Support majeur : 4 000 $ — seuil psychologique. C'est le niveau de janvier 2025, avant le dernier rallye.
Support ultime : 3 650 $ — retracement de Fibonacci 61,8 % de toute la hausse 2024-2026.
Résistance : 4 500 $ — ancien support devenu résistance.
Le RSI hebdomadaire est tombé à 22, en zone de survente extrême. Historiquement, des niveaux aussi bas ont précédé des rebonds significatifs. Mais en tendance baissière forte, le RSI peut rester survendu longtemps.

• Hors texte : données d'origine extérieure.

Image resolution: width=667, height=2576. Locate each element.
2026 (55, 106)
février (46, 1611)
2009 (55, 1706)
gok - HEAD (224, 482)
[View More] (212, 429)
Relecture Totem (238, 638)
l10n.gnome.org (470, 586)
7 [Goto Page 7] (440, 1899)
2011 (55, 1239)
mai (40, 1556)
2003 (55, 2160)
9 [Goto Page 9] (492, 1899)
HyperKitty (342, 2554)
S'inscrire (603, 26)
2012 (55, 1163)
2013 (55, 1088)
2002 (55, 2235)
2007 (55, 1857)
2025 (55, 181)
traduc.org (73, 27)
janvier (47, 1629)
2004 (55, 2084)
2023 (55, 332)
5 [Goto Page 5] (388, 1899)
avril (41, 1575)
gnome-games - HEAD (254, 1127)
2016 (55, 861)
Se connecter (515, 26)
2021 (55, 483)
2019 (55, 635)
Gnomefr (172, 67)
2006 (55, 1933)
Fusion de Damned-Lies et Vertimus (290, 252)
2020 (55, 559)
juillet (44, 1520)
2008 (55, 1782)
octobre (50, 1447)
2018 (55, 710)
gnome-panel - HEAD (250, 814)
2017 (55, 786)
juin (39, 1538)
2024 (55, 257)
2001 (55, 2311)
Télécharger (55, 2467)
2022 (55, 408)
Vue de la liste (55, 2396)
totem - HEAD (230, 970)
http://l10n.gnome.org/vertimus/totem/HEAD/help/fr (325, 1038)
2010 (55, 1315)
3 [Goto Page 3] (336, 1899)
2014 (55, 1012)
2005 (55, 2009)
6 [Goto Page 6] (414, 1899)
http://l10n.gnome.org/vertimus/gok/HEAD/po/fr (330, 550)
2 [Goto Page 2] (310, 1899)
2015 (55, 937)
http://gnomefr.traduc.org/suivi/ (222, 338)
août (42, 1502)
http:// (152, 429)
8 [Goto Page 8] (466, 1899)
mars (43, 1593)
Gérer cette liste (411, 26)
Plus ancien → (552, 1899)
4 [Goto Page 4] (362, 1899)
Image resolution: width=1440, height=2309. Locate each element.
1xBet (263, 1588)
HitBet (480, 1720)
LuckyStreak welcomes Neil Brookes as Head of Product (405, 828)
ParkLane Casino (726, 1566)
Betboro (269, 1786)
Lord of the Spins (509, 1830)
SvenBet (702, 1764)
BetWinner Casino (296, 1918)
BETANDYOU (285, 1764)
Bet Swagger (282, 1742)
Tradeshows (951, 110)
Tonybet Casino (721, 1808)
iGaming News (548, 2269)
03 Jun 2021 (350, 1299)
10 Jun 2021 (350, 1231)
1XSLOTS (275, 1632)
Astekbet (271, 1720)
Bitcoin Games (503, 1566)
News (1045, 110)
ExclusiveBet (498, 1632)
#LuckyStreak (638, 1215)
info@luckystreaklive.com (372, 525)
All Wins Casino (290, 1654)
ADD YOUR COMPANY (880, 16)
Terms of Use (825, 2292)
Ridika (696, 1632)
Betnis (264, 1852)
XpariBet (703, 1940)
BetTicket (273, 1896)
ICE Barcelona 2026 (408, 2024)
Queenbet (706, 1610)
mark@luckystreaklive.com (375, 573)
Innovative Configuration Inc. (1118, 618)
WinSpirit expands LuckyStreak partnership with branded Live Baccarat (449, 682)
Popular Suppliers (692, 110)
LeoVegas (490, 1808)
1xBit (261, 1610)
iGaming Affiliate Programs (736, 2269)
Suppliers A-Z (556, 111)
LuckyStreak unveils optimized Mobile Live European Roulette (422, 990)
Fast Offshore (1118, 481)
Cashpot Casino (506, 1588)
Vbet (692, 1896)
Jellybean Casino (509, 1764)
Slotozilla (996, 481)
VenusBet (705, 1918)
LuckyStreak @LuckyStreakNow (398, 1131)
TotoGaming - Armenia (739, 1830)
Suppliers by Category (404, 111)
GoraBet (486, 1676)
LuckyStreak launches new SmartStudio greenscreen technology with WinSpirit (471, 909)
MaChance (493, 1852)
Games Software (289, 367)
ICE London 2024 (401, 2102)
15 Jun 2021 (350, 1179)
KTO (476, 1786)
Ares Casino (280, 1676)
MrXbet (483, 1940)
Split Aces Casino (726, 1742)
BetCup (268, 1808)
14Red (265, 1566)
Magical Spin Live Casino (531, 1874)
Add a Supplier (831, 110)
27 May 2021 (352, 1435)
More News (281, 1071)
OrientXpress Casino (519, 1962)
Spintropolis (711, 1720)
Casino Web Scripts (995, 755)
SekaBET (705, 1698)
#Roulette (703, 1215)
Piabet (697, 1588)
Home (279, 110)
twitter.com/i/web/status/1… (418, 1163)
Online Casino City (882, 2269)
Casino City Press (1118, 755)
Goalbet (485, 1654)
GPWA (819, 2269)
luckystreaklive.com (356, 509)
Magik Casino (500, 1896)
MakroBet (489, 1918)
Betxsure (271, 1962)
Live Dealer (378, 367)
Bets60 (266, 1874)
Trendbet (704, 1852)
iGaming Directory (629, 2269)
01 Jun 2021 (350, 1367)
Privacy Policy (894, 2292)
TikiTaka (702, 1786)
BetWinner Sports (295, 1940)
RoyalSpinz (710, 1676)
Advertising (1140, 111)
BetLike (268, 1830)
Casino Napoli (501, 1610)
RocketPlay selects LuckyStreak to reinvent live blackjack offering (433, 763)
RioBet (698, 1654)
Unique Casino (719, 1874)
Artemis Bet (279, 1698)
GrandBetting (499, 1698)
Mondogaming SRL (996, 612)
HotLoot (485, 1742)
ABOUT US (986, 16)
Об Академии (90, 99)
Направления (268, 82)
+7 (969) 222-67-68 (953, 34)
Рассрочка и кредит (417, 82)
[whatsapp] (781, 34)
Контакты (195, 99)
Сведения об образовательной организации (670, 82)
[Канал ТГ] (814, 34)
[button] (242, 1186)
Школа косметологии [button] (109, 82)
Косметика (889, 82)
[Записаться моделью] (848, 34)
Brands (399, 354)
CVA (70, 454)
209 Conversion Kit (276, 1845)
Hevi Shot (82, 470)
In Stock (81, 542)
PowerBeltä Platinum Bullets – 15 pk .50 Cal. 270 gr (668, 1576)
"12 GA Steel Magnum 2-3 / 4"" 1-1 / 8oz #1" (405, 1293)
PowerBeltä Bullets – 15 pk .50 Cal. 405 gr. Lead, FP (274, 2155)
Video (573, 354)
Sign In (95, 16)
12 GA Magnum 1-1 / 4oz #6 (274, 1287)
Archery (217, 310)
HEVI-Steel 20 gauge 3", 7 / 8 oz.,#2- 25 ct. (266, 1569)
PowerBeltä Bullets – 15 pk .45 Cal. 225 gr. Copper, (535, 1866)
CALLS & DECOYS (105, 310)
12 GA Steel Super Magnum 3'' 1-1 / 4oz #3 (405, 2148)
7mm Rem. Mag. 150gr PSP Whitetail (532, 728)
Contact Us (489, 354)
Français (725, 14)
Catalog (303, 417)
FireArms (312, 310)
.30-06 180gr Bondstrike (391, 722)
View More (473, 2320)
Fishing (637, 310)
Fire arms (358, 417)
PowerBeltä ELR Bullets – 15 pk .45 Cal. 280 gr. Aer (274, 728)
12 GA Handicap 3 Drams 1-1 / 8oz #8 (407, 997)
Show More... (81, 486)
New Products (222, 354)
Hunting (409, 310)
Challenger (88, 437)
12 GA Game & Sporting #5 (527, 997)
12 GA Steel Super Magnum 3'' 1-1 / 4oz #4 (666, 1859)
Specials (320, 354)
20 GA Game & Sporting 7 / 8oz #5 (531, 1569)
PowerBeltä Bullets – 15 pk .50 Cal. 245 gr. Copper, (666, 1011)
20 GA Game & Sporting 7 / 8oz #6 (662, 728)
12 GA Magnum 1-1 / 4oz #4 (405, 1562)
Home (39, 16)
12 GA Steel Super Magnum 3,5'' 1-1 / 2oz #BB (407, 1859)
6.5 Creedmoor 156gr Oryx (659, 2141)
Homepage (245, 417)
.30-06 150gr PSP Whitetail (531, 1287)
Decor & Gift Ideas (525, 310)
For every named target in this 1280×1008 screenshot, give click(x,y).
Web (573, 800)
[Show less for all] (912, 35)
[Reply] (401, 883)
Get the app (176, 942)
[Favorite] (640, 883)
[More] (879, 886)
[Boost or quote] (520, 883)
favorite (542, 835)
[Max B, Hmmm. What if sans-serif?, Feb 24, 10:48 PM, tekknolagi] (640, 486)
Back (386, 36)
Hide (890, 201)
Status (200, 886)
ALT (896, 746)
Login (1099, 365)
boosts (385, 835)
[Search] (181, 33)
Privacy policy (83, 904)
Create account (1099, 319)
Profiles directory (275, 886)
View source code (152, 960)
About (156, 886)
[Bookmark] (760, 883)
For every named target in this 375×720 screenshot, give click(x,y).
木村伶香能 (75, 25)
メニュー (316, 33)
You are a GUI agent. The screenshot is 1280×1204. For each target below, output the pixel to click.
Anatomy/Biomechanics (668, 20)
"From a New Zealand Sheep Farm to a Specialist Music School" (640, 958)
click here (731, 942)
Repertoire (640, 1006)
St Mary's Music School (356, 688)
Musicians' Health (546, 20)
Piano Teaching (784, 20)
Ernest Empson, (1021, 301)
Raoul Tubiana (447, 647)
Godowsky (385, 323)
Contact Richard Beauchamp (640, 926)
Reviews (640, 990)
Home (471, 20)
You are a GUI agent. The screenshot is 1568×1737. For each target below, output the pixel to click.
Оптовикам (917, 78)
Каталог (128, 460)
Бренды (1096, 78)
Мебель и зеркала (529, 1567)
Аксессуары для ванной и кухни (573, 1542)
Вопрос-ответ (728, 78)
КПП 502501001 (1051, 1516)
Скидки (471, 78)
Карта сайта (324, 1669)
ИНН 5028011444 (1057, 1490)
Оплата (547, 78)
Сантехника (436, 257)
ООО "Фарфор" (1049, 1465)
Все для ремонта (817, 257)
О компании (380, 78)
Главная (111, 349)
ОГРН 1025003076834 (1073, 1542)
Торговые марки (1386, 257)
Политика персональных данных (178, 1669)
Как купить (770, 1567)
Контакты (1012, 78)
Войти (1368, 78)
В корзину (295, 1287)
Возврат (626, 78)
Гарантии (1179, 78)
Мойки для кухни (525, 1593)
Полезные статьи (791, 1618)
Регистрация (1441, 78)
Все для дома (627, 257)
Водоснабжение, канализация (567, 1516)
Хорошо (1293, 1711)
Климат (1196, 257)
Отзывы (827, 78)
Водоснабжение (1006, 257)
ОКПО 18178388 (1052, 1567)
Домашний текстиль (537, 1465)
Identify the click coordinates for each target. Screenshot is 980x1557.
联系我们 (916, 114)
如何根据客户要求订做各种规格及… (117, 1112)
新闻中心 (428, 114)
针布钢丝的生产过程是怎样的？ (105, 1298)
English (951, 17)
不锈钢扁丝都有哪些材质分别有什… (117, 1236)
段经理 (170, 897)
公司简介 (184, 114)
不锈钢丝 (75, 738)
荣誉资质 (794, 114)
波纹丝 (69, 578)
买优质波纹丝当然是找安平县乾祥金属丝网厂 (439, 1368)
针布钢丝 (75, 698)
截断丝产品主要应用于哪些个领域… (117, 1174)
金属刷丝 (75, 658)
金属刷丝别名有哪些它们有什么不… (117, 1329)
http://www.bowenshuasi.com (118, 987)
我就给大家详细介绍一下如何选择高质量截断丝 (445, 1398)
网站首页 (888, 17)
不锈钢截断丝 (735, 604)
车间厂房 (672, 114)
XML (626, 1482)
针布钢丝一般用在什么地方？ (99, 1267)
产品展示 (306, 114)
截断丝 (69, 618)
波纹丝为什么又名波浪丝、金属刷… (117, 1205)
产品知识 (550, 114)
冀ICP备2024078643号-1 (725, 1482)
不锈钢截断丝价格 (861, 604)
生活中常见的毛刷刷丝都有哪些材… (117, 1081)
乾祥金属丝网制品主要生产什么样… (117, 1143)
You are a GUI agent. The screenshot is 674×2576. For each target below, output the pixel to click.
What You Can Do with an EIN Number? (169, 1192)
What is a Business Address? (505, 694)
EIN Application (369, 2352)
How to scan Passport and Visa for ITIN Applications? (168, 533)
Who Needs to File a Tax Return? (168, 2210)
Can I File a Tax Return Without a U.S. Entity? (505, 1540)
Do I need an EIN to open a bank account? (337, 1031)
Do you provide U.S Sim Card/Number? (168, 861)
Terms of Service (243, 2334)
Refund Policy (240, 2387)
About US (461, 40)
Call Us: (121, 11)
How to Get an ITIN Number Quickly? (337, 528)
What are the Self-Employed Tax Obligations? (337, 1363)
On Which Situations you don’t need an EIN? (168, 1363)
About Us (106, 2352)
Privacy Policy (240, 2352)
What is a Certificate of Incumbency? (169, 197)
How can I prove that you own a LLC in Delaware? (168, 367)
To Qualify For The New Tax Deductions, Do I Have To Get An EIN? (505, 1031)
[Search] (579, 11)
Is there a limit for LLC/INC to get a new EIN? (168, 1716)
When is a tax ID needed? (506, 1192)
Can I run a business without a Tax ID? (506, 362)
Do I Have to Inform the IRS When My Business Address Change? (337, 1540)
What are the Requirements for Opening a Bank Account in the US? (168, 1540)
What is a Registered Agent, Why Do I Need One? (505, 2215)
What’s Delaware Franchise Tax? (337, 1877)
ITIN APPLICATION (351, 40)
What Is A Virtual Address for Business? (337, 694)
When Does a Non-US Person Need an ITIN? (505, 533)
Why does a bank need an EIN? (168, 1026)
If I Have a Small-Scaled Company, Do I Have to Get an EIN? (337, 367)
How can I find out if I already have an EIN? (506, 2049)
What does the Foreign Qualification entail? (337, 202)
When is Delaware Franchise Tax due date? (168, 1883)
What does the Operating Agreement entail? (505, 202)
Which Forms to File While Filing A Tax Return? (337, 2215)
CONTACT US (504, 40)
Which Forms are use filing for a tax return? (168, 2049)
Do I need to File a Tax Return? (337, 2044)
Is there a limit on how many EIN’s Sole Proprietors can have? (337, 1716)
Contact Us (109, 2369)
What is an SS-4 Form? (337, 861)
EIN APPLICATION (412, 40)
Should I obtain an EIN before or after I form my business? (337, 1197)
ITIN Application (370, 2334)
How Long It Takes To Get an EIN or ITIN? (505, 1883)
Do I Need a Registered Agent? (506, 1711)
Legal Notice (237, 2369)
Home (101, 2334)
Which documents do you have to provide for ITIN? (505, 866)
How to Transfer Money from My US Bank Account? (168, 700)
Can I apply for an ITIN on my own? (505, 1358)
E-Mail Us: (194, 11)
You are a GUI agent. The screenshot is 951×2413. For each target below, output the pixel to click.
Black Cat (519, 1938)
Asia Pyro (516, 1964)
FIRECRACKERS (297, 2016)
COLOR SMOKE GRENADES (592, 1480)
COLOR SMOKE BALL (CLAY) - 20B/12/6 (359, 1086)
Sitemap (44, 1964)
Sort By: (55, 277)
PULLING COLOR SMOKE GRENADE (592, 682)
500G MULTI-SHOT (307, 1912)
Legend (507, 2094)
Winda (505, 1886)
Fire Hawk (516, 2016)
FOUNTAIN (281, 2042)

Faut-il acheter de l'or maintenant ?
La question divise les analystes. Voici les deux camps :
Les optimistes (acheter maintenant) :
Goldman Sachs maintient son objectif à 5 000 $ à 12 mois. Leur argument : les banques centrales des pays émergents continueront d'acheter massivement. La Chine a ajouté 44 tonnes d'or à ses réserves en février. La correction actuelle est une opportunité historique selon eux.
Les prudents (attendre) :
Saxo Bank et UBS recommandent d'attendre la stabilisation. Tant que le pétrole reste au-dessus de 100 $ et que la Fed menace de monter les taux, les vents contraires sont trop forts. Le risque de voir 3 800-4 000 $ est réel.
Notre analyse : la chute de l'or en mars 2026 crée une opportunité pour les investisseurs long terme. Mais le timing est crucial. Entrer progressivement en DCA plutôt qu'en une seule fois permet de lisser le risque.
Stratégies d'investissement face à la chute de l'or
Stratégie 1 : DCA sur l'or physique ou les ETF
Investir un montant fixe chaque mois en or, quel que soit le prix. Cette approche fonctionne particulièrement bien en période de forte volatilité. Les ETF comme le SPDR Gold Shares (GLD) ou l'iShares Gold Trust (IAU) offrent une exposition simple.
Stratégie 2 : diversifier vers les mines d'or
Les actions minières (Newmont, Barrick Gold, Agnico Eagle) sont encore plus décotées que l'or lui-même. Le ratio mines/or est au plus bas depuis 2018. Si l'or rebondit, les minières amplifient le mouvement par un effet de levier naturel.
Stratégie 3 : couverture via les options
Pour les investisseurs déjà exposés à l'or, acheter des puts permet de limiter les pertes en cas de poursuite de la baisse. Le coût des options a augmenté avec la volatilité, mais c'est le prix de la protection.
Stratégie 4 : rééquilibrer son portefeuille global
La chute de l'or modifie l'allocation de votre portefeuille diversifié. Si l'or représentait 10 % et qu'il a chuté de 25 %, sa part est tombée à 7-8 %. Rééquilibrer signifie racheter pour revenir à 10 %.
Trois scénarios pour le T2 2026
Scénario optimiste (probabilité 25 %)
Cessez-le-feu en Iran, le pétrole retombe sous 80 $. La Fed annonce une pause. L'or rebondit vers 4 800-5 000 $ d'ici juin. Les banques centrales reprennent leurs achats massifs.
Scénario central (probabilité 50 %)
Le conflit iranien se stabilise sans résolution. Le pétrole oscille entre 90 et 100 $. La Fed maintient ses taux. L'or se stabilise dans une fourchette 4 000-4 500 $ pendant plusieurs mois.
Scénario pessimiste (probabilité 25 %)
Escalade du conflit. Le pétrole dépasse 120 $. La Fed monte ses taux de 25 points. L'or enfonce les 4 000 $ et touche 3 600-3 800 $. Récession mondiale au second semestre.
L'or reste un pilier du patrimoine à long terme
Malgré cette chute de l'or historique, le métal jaune reste un actif essentiel dans un patrimoine diversifié. Sur 20 ans, l'or affiche une performance annualisée de +8,2 %, supérieure à l'inflation. Il a traversé toutes les crises : 2008, 2011, 2013, 2020.
La correction actuelle est douloureuse mais pas inédite. L'or avait chuté de 45 % entre 2011 et 2015 avant de remonter de 120 %. La patience est la première qualité de l'investisseur en or.